A population and housing census is a nationwide statistical survey conducted, in the Slovak Republic, every ten years. It serves as a source of information about the population and their social and economic characteristics, as well as about the existing housing stock. The information obtained from census statistics cannot be currently obtained from other sources. This applies e.g. to information regarding education, economic activity, commuting to work and school or information on the quality of housing. There is one principle that should be followed in census taking: Describe the present time, you will influence the future.
Participating in the Census and being counted means enhancing the representativeness of unique data that are critical for decision-making processes at all levels of society and for social forecasting.
In 2011, population and housing censuses will be held in all European Union Member States at a time, using uniform or comparable definitions of surveyed information. This Census will also be part of an international program coordinated by the United Nations.
Participating in the Census and being counted means contributing to the creation of comparable data about the European Union’s population, their demographic, cultural, educational, social and economic structure, about their housing standards, and the structure of their housing stocks. These data are necessary for coordinating the actions taken by individual EU Members States in creating their social and economic policies, for decision making in addressing common issues and problems.

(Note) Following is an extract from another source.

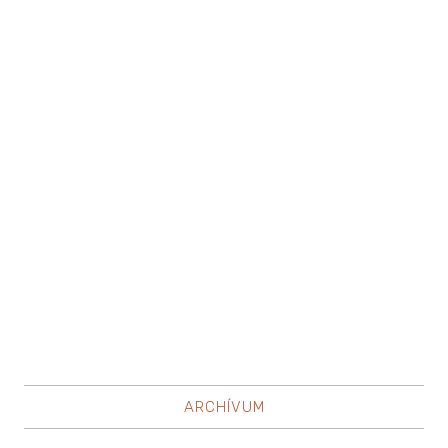
ARCHÍVUM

Censuses are as old as advanced civilizations. Historical records tell us about population censuses held many thousand years ago in ancient Babylon, Egypt, China, Palestine, Greece, or Rome. In Europe, first population censuses date back to the early 1700s. In what is now Slovakia, the year 1715, in which a nationwide registration of population was conducted in what was formerly the Hungarian Kingdom, is generally regarded as the beginning of modern organized statistical inquiry. Hungary’s first population census was held during the reign of Joseph II from 1778 to 1785. Historical reports of censuses, charters, deeds and records of this type help us better understand the social and economic history of preceding generations.
Participating in the Census and being counted means leaving a message to the generations to come, telling them about how we, their ancestors, lived.